Chroniques

par bertrand bolognesi

Pierre Boulez dirige l’Ensemble Intercontemporain
œuvres de Carter et Boulez

Cité de la musique, Paris
- 24 mars 2009
le compositeur américain Elliott Carter, 101 ans !
© dr

L’avant-veille de ses quatre-vingt quatre printemps, nous retrouvons Pierre Boulez à la tête d’un des concerts du cycle Répéter/Varier présenté par la Cité de la musique. Il revient à Hideki Nagano d’ouvrir la soirée avec Incises, page pianistique que Boulez destina au Concours Umberto Micheli de Milan, il y a quinze ans, et qui ferait ensuite l’objet d’une extension comme il en possède l’art. D’une sonorité moins brillante et claire qu’à l’accoutumée, sous ces doigts Incises s’orne d’une couleur fondue, d’une pédalisation parfois un rien copieuse, aussi, d’un halo déjà orchestral, au fond.

Le musicien français a maintes fois joué la musique de son ami américain Elliott Carter, dont le Concerto pour clarinette qu’il a créé ici-même en janvier 1997. Pourtant, il semble bien qu’arrive seulement ce soir cette sorte de distance particulière qui permet le passage abrupt d’un caractère à l’autre en toute souplesse. Les différenciations dynamiques gagnent une exceptionnelle clarté, une évidence médusante où l’œuvre déploie ses contradictions dans une fluidité inattendue. Sa profonde virtuosité – redoutable, assurément – rencontre en Jérôme Comte (qui la donne pour la première fois) un serviteur idéal. Sa clarinette s’orne d’une sonorité riche, séduisante, lumineuse et chatoyante tout à la fois, le jeu d’une précision remarquable qui jamais ne semble soumise à la respiration (qui se laisse oublier), puissant et rayonnant comme aucun autre. L’on demeure pantois face à l’énergie et l’agilité de ce musicien.

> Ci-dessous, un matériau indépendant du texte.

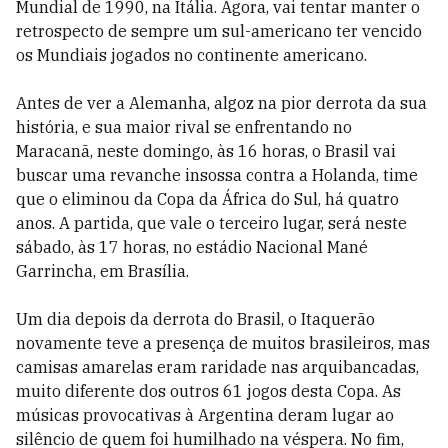
Mundial de 1990, na Itália. Agora, vai tentar manter o
retrospecto de sempre um sul-americano ter vencido
os Mundiais jogados no continente americano.
Antes de ver a Alemanha, algoz na pior derrota da sua
história, e sua maior rival se enfrentando no
Maracanã, neste domingo, às 16 horas, o Brasil vai
buscar uma revanche insossa contra a Holanda, time
que o eliminou da Copa da África do Sul, há quatro
anos. A partida, que vale o terceiro lugar, será neste
sábado, às 17 horas, no estádio Nacional Mané
Garrincha, em Brasília.
Um dia depois da derrota do Brasil, o Itaquerão
novamente teve a presença de muitos brasileiros, mas
camisas amarelas eram raridade nas arquibancadas,
muito diferente dos outros 61 jogos desta Copa. As
músicas provocativas à Argentina deram lugar ao
silêncio de quem foi humilhado na véspera. No fim,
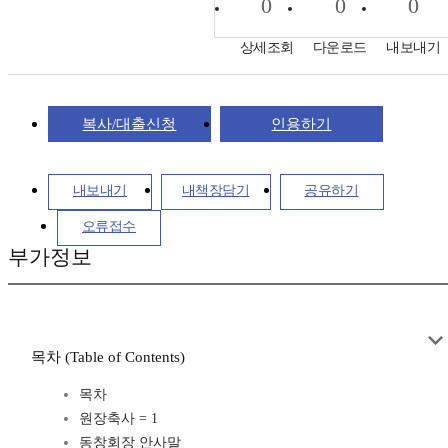
0
0
0
상세조회
다운로드
내보내기
복사/대출신청
인용하기
내보내기
내책장담기
공유하기
오류접수
부가정보
목차 (Table of Contents)
목차
원장축사 = 1
동창회장 안사말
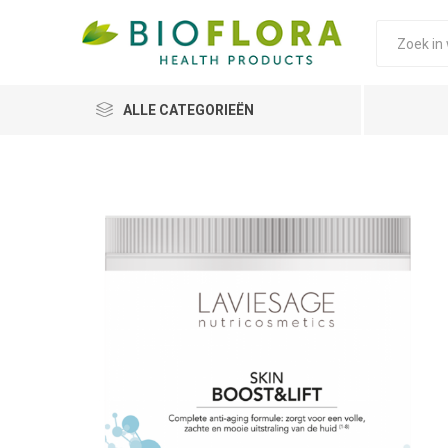
ALLE CATEGORIEËN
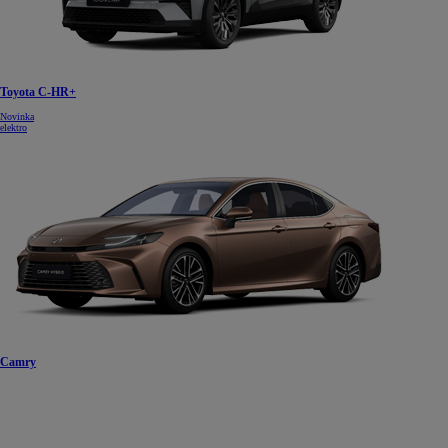
Toyota C-HR+
Novinka
elektro
Camry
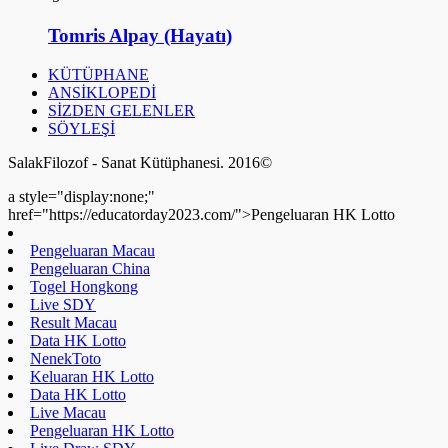
Tomris Alpay (Hayatı)
KÜTÜPHANE
ANSİKLOPEDİ
SİZDEN GELENLER
SÖYLEŞİ
SalakFilozof - Sanat Kütüphanesi. 2016©
a style="display:none;"
href="https://educatorday2023.com/">Pengeluaran HK Lotto
Pengeluaran Macau
Pengeluaran China
Togel Hongkong
Live SDY
Result Macau
Data HK Lotto
NenekToto
Keluaran HK Lotto
Data HK Lotto
Live Macau
Pengeluaran HK Lotto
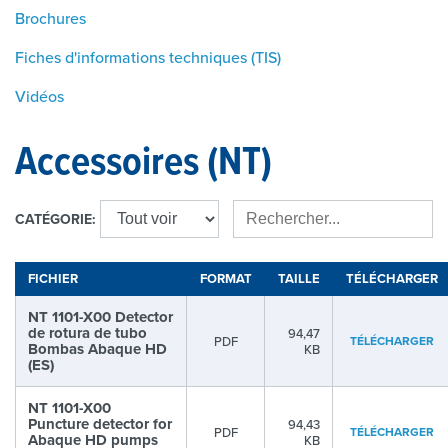
Brochures
Fiches d'informations techniques (TIS)
Vidéos
Accessoires (NT)
CATÉGORIE:
FICHIER
FORMAT
TAILLE
TÉLÉCHARGER
NT 1101-X00 Detector
de rotura de tubo
94,47
PDF
TÉLÉCHARGER
Bombas Abaque HD
KB
(ES)
NT 1101-X00
Puncture detector for
94,43
PDF
TÉLÉCHARGER
Abaque HD pumps
KB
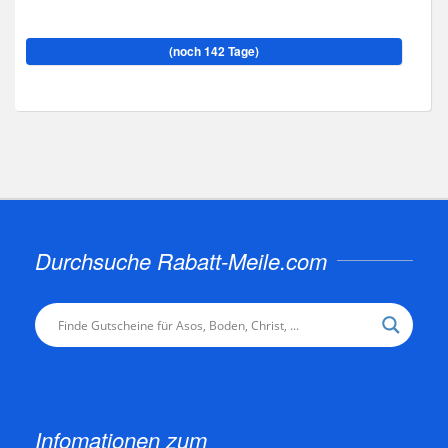
(noch 142 Tage)
Durchsuche Rabatt-Meile.com
Infomationen zum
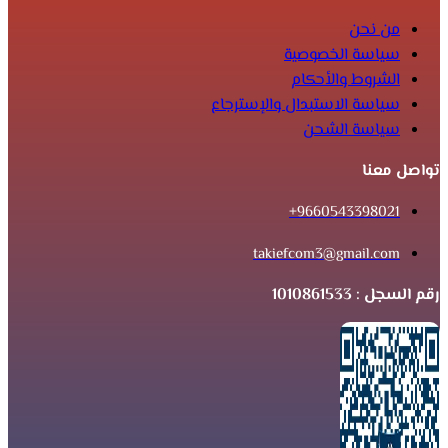
من نحن
سياسة الخصوصية
الشروط والأحكام
سياسة الاستبدال والإسترجاع
سياسة الشحن
تواصل معنا
9660543398021+
takiefcom3@gmail.com
رقم السجل : 1010861533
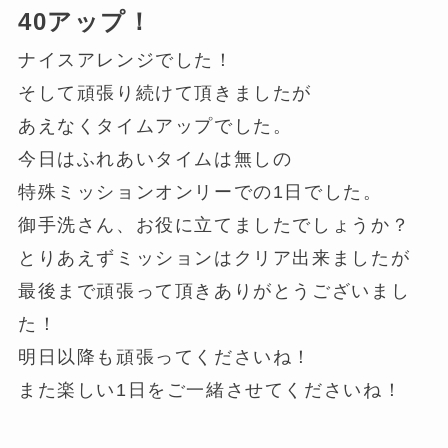
40アップ！
ナイスアレンジでした！
そして頑張り続けて頂きましたが
あえなくタイムアップでした。
今日はふれあいタイムは無しの
特殊ミッションオンリーでの1日でした。
御手洗さん、お役に立てましたでしょうか？
とりあえずミッションはクリア出来ましたが
最後まで頑張って頂きありがとうございまし
た！
明日以降も頑張ってくださいね！
また楽しい1日をご一緒させてくださいね！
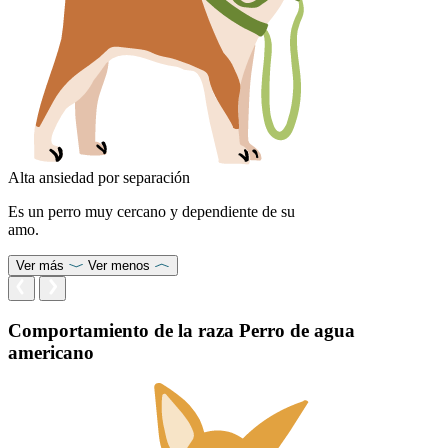
Alta ansiedad por separación
Es un perro muy cercano y dependiente de su
amo.
Ver más
Ver menos
Comportamiento de la raza Perro de agua
americano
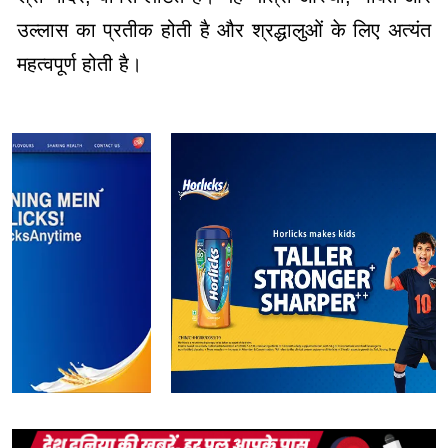
उल्लास का प्रतीक होती है और श्रद्धालुओं के लिए अत्यंत
महत्वपूर्ण होती है।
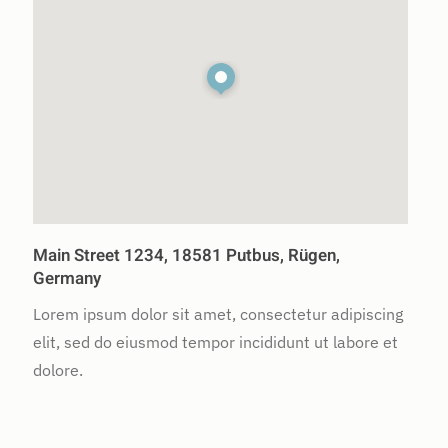
Main Street 1234, 18581 Putbus, Rügen,
Germany
Lorem ipsum dolor sit amet, consectetur adipiscing
elit, sed do eiusmod tempor incididunt ut labore et
dolore.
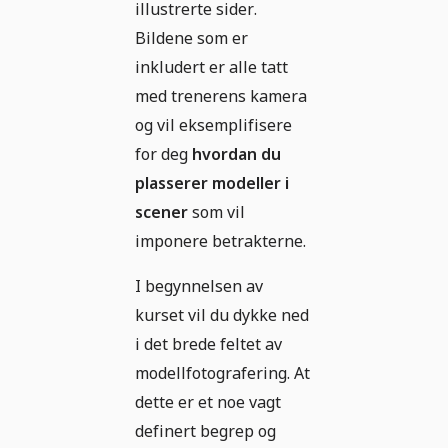
illustrerte sider.
Bildene som er
inkludert er alle tatt
med trenerens kamera
og vil eksemplifisere
for deg
hvordan du
plasserer modeller i
scener
som vil
imponere betrakterne.
I begynnelsen av
kurset vil du dykke ned
i det brede feltet av
modellfotografering. At
dette er et noe vagt
definert begrep og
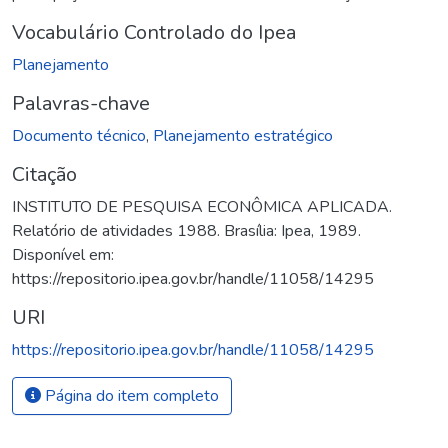
Vocabulário Controlado do Ipea
Planejamento
Palavras-chave
Documento técnico
,
Planejamento estratégico
Citação
INSTITUTO DE PESQUISA ECONÔMICA APLICADA.
Relatório de atividades 1988. Brasília: Ipea, 1989.
Disponível em:
https://repositorio.ipea.gov.br/handle/11058/14295
URI
https://repositorio.ipea.gov.br/handle/11058/14295
Página do item completo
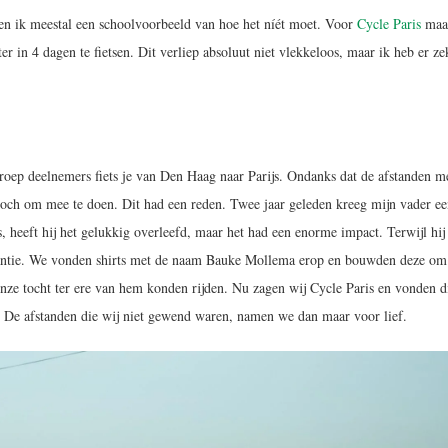
ben ik meestal een schoolvoorbeeld van hoe het níét moet. Voor
Cycle Paris
maak
 in 4 dagen te fietsen. Dit verliep absoluut niet vlekkeloos, maar ik heb er ze
groep deelnemers fiets je van Den Haag naar Parijs. Ondanks dat de afstanden m
och om mee te doen. Dit had een reden. Twee jaar geleden kreeg mijn vader e
, heeft hij het gelukkig overleefd, maar het had een enorme impact. Terwijl hij 
akantie. We vonden shirts met de naam Bauke Mollema erop en bouwden deze om
e tocht ter ere van hem konden rijden. Nu zagen wij Cycle Paris en vonden d
 De afstanden die wij niet gewend waren, namen we dan maar voor lief.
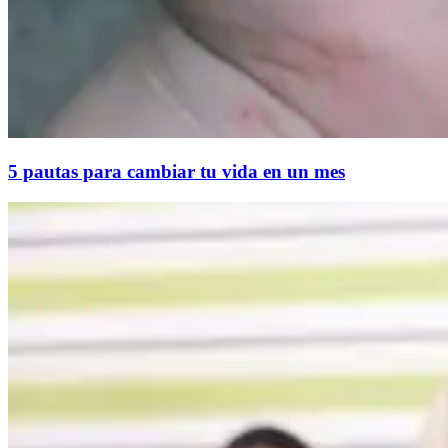
5 pautas para cambiar tu vida en un mes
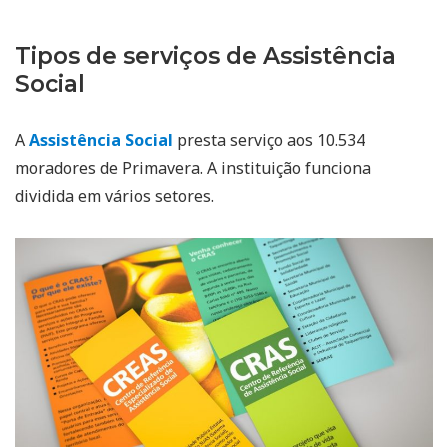
Tipos de serviços de Assistência
Social
A
Assistência Social
presta serviço aos 10.534
moradores de Primavera. A instituição funciona
dividida em vários setores.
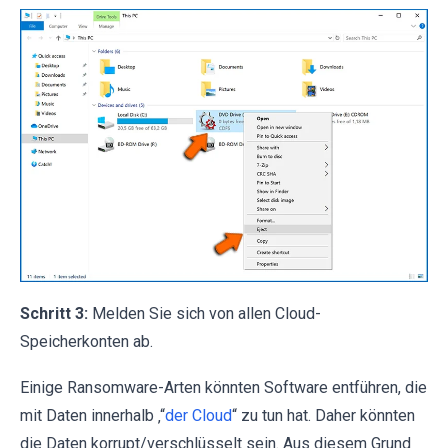
Schritt 3:
Melden Sie sich von allen Cloud-
Speicherkonten ab.
Einige Ransomware-Arten könnten Software entführen, die
mit Daten innerhalb ‚“
der Cloud
“ zu tun hat. Daher könnten
die Daten korrupt/verschlüsselt sein. Aus diesem Grund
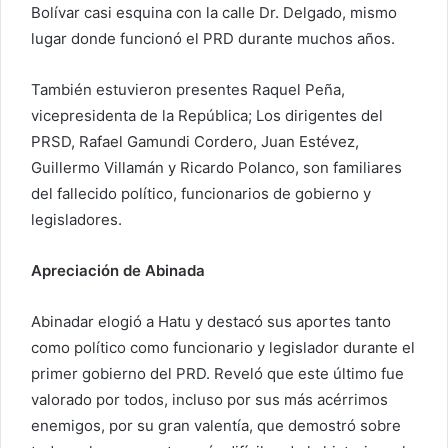
Bolívar casi esquina con la calle Dr. Delgado, mismo
lugar donde funcionó el PRD durante muchos años.
También estuvieron presentes Raquel Peña,
vicepresidenta de la República; Los dirigentes del
PRSD, Rafael Gamundi Cordero, Juan Estévez,
Guillermo Villamán y Ricardo Polanco, son familiares
del fallecido político, funcionarios de gobierno y
legisladores.
Apreciación de Abinada
Abinadar elogió a Hatu y destacó sus aportes tanto
como político como funcionario y legislador durante el
primer gobierno del PRD. Reveló que este último fue
valorado por todos, incluso por sus más acérrimos
enemigos, por su gran valentía, que demostró sobre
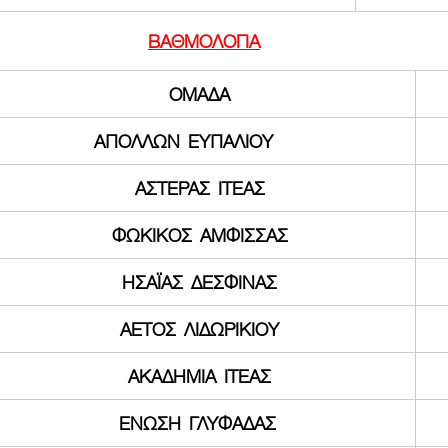
ΒΑΘΜΟΛΟΓΙΑ
ΟΜΑΔΑ
ΑΠΟΛΛΩΝ  ΕΥΠΑΛΙΟΥ        
ΑΣΤΕΡΑΣ  ΙΤΕΑΣ
ΦΩΚΙΚΟΣ  ΑΜΦΙΣΣΑΣ
ΗΣΑΪΑΣ  ΔΕΣΦΙΝΑΣ
ΑΕΤΟΣ  ΛΙΔΩΡΙΚΙΟΥ
ΑΚΑΔΗΜΙΑ  ΙΤΕΑΣ
ΕΝΩΣΗ  ΓΛΥΦΑΔΑΣ 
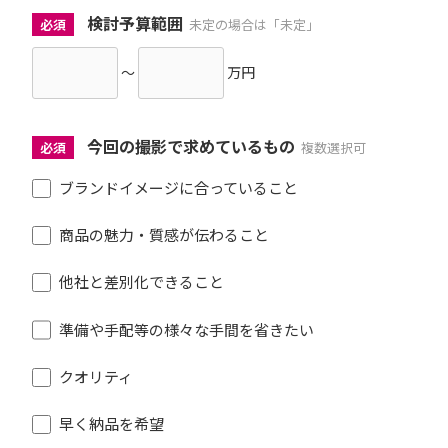
検討予算範囲
必須
未定の場合は「未定」
～
万円
今回の撮影で求めているもの
必須
複数選択可
ブランドイメージに合っていること
商品の魅力・質感が伝わること
他社と差別化できること
準備や手配等の様々な手間を省きたい
クオリティ
早く納品を希望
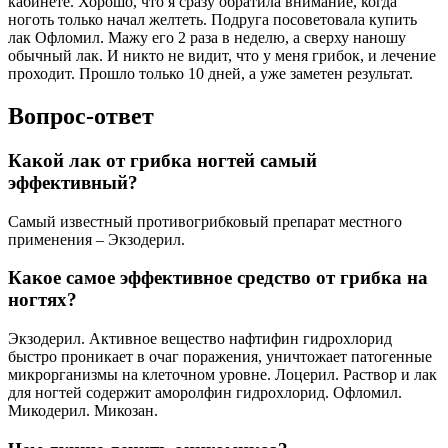
кабинете. Хорошо, что я сразу обратила внимание, когда
ноготь только начал желтеть. Подруга посоветовала купить
лак Офломил. Мажу его 2 раза в неделю, а сверху наношу
обычный лак. И никто не видит, что у меня грибок, и лечение
проходит. Прошло только 10 дней, а уже заметен результат.
Вопрос-ответ
Какой лак от грибка ногтей самый
эффективный?
Самый известный противогрибковый препарат местного
применения – Экзодерил.
Какое самое эффективное средство от грибка на
ногтях?
Экзодерил. Активное вещество нафтифин гидрохлорид
быстро проникает в очаг поражения, уничтожает патогенные
микрорганизмы на клеточном уровне. Лоцерил. Раствор и лак
для ногтей содержит аморолфин гидрохлорид. Офломил.
Микодерил. Микозан.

Après l’entracte, la boucle se referme le plus logiquement qui soit avec Sur Incises, pièce pour trois pianos, trois harpes et trois percussions/claviers dont Boulez acheva la seconde version en 1998 et qui, comme suffisamment son nom l’indique, explore la petite Incises précédente avec cet instrumentarium conçu comme l’extension du piano initial. La lecture de Boulez s’enrichit d’exécutions en exécutions, comme en témoigne celle d’aujourd’hui, plus libre, détendant les passages semi-dirigés. De fait, les contrastes de tempo mordent plus violemment encore, dans cette souplesse que prit peu à peu l’EIC à jouer et rejouer l’œuvre.